Gentile here. Sukkot is coming up. How do Jews (any branch; Orthodox, Reform, Conservative, etc) typically observe it? I have some "Torah observant"/"Messianic" Christian friends who observe it every year by taking an 8 day camping trip, but I imagine that Jews observe it differently.

There are plenty of laws around it, they go into very minute detail about what is acceptable and what isn't. You can find a book on it if you're interested, there's more than can be easily summarized. Broad-strokes, walls can be mostly anything, open roof covered by plant matter (branches/leaves/wood poles are most common), must have at least three walls. There are pages and pages written about the dimensions, what constitutes a wall, how non-permanent does it have to be, etc.

Nothing special about building and tearing it down, just gotta make it according to specs. Often people will have permanent structures with an open or retractable roof, which they then top with leaves and branches come sukkot-time.

Has to be put up in advance, you're not allowed to even touch a lot of the parts of the sukkah after the holiday beings.

Origin of not doing work on the sabbath is partially biblical. The enumeration of what constitutes "work" and lengthy discussions related to it is rabbinical. I'm not quite sure the origin of the sabbath prohibitions extending to holidays, probably rabbinical.
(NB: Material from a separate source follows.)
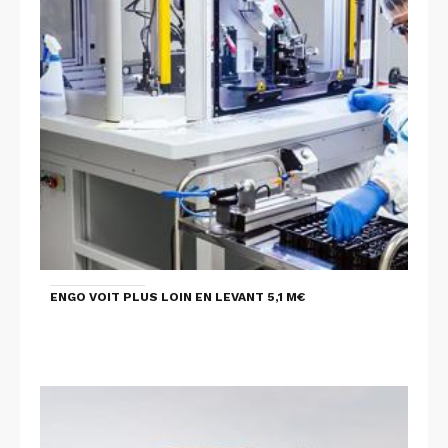
ENGO VOIT PLUS LOIN EN LEVANT 5,1 M€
The first two days and last two days are proper holidays where work isn't permitted, middle part is an in-between.

If you're looking to extend the practices to a christian framework, much of the rabbinic origin is from the Mishnah, which was the oral tradition that was first put to writing from around 30 BCE through 200. So before Christ, as well as contemporaneously to when the gospels were written, to a bit after. Completed before the Council of Nicaea, which now that I think about it is somewhat similar to the Mishnah in that it tried to codify how to interpret vague parts of the bible and settle theological disagreements. Although, stereo-typically, the Council of Nicaea attempted definitely settle the disagreements, and the Mishnah just kept bringing up more questions, and any time there was a dispute the answer was "well, these guys do it this way, these other guys do it some other way, meanwhile some Rabbi brings up a bunch of specific scenarios that no one asked him about".

So Christ did most likely adhere to much of the laws and practices of the Mishnah, if that's what the goal is to emulate.